Sandaletler Royal Caribbean Resort ve Özel Ada, Jamaika

Sandaletler Royal Caribbean Resort ve Özel Ada, Jamaika

Jamaika’nın Montego Bay şehrinde, Shoes Royal Caribbean Resort ve Private Island, konuklarına su üzerinde bungalov deneyimi sunan bölgedeki ilk tesislerden biriydi.

Birkaç farklı su üstü bungalov tarzı sunuyor. Ancak hepsinde özel uşaklar ve altında yüzen balıkları izlemek için cam panel zeminler bulunur ve tesisin özel adasında yer alırlar. Bu da onlara ana otelden uzakta çok özel bir ortam sağlar.

Her şey dahil bir tesis olarak, burada kalırken ve buna aktiviteler de dahil olmak üzere pek çok şey için fazladan ödeme yapma konusunda endişelenmenize gerek kalmayacak. Motorlu su sporları ve tüplü dalış bile gecelik fiyatlara dahildir.

Tek istisnalardan biri, spadaki uygulamaların ekstra ücrete tabi olmasıdır.

Adres: Mahoe Körfezi, Montego Körfezi, Jamaika

Angsana Velavaru, Maldivler

Angsana Velavaru, Maldivler

Maldivler’deki beş yıldızlı bir tatil beldesi olan Angsana Velavaru’da çıplak ayak lüksü hüküm sürüyor. Güzel Güney Nilandhe Mercan Adası’nda yer alan bu lüks tesis, muhteşem gün batımı manzaraları, muhteşem hizmet, büyüleyici bir spa ve 34 InOcean Villası sunmaktadır.

Kazıklar üzerinde yükselen bu su üstü villalar, bu beş yıldızlı cennet şeridindeki gerçek mahsulün kremasıdır. Tesisin etkileyici mercan resiflerine kolay erişim için bir şnorkel kapın ve güvertenizden atlayın.

Konuklar, tam ihtiyaçlarını karşılamak için beş farklı her şey dahil paket arasından seçim yapabilir.

Adres: Güney Nilandhe Atolü, Maldivler

Likuliku Lagoon Resort, Fiji

Likuliku Lagoon Resort, Fiji

Beş yıldızlı Likuliku Lagoon Resort’ta su üzerinde yer alan bir bungalovda konaklamak, cennette yaşamaya benzer.
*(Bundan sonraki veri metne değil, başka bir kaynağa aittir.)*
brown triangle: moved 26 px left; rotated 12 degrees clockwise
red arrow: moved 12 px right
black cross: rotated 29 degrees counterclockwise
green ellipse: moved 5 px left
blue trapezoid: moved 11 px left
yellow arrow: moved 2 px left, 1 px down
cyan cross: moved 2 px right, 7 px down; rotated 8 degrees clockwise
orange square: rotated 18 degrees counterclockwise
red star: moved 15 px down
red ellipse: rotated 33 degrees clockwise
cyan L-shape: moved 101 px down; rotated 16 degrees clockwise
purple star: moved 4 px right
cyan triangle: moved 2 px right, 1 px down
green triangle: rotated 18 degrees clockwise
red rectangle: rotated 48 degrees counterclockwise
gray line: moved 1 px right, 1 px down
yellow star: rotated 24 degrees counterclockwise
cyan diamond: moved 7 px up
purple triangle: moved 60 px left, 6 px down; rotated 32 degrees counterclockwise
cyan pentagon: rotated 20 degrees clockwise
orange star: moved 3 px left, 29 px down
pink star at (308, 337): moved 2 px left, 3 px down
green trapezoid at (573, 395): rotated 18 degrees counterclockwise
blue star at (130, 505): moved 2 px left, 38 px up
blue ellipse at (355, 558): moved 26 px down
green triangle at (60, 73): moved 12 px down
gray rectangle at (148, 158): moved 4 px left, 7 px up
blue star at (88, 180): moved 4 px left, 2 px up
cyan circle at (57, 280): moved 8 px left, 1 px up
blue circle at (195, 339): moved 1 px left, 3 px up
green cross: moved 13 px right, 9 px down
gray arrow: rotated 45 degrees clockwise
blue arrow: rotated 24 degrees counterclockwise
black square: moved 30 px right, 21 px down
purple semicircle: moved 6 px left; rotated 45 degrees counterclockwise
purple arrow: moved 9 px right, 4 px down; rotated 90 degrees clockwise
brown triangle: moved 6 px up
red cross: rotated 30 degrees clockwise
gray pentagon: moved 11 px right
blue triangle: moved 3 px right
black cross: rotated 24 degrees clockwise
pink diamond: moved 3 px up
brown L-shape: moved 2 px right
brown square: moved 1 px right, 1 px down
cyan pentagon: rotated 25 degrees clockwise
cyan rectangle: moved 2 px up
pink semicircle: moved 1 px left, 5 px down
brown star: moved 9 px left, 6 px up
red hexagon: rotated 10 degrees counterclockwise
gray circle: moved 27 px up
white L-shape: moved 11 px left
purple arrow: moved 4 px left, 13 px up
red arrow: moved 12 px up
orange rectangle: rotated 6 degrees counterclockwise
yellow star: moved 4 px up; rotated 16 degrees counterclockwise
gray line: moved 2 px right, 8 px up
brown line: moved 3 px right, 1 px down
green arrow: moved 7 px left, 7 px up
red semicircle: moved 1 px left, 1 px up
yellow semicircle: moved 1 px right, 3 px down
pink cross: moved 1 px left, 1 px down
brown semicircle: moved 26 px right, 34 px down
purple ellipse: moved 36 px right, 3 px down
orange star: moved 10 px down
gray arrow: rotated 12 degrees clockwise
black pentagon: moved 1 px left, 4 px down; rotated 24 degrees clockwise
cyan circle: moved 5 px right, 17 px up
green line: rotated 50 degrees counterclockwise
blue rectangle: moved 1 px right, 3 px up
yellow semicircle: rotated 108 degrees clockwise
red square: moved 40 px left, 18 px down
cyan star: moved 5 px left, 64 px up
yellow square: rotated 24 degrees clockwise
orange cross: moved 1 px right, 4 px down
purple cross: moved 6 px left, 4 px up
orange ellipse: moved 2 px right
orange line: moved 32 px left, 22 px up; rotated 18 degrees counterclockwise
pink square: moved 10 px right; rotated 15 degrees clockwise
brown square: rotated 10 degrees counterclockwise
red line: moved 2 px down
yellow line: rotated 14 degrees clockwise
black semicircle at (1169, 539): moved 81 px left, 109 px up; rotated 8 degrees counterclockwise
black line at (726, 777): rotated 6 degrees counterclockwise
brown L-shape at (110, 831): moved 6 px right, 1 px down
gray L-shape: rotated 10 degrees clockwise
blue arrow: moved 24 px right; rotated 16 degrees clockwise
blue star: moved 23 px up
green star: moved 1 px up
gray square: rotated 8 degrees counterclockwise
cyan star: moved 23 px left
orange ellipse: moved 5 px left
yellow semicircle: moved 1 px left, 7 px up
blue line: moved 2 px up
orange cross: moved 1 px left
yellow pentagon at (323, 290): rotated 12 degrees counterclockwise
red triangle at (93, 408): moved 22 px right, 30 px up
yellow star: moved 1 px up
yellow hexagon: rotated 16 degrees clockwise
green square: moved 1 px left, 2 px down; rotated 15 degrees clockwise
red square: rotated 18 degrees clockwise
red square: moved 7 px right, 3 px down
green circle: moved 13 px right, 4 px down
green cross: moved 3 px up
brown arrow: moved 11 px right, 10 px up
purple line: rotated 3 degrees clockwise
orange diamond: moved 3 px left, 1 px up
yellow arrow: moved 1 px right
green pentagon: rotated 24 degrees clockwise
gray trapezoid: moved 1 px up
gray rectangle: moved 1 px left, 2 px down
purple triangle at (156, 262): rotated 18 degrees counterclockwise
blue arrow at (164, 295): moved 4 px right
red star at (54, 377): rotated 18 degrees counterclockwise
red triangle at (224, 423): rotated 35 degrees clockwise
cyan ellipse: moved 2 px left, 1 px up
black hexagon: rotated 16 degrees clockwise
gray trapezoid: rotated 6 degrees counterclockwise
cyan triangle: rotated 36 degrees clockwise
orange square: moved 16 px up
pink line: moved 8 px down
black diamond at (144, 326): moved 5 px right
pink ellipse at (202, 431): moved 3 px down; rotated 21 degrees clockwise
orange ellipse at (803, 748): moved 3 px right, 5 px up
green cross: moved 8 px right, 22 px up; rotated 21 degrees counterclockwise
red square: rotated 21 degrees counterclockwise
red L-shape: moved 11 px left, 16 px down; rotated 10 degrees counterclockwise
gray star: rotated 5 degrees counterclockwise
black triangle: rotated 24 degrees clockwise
Özgün bir şekilde tasarlanmış 10 su üstü odalar o kadar güzel ve geleneksel ki Fiji’de olduğunuzu unutamayacaksınız.

Etkileyici masmavi okyanus lagünü, yemyeşil orman ve en parlak mavi gökyüzüyle çevrili burası tam anlamıyla hayallerin gerçekleştiği yer.

Adres: Malolo Adası, Fiji

InterContinental Bora Bora Resort & Thalasso Spa, Bora Bora

InterContinental Bora Bora Resort & Thalasso Spa, Bora Bora

InterContinental Bora Bora Resort & Thalasso Spa’da geçireceğiniz konaklama unutamayacağınız bir deneyim olacaktır. Bora Bora’nın en romantik tatil yerlerinden biri olan bu gösterişli güzellik, şımartılmayı seven çiftler için bir cennettir. Manzara, birinci sınıf bir lüks tesisten bekleyeceğiniz kadar muhteşem: parlak turkuaz su, yükselen Otemanu Dağı ve yemyeşil bahçeler, görkemli bir tropik tatil için cennet gibi bir arka plan oluşturuyor.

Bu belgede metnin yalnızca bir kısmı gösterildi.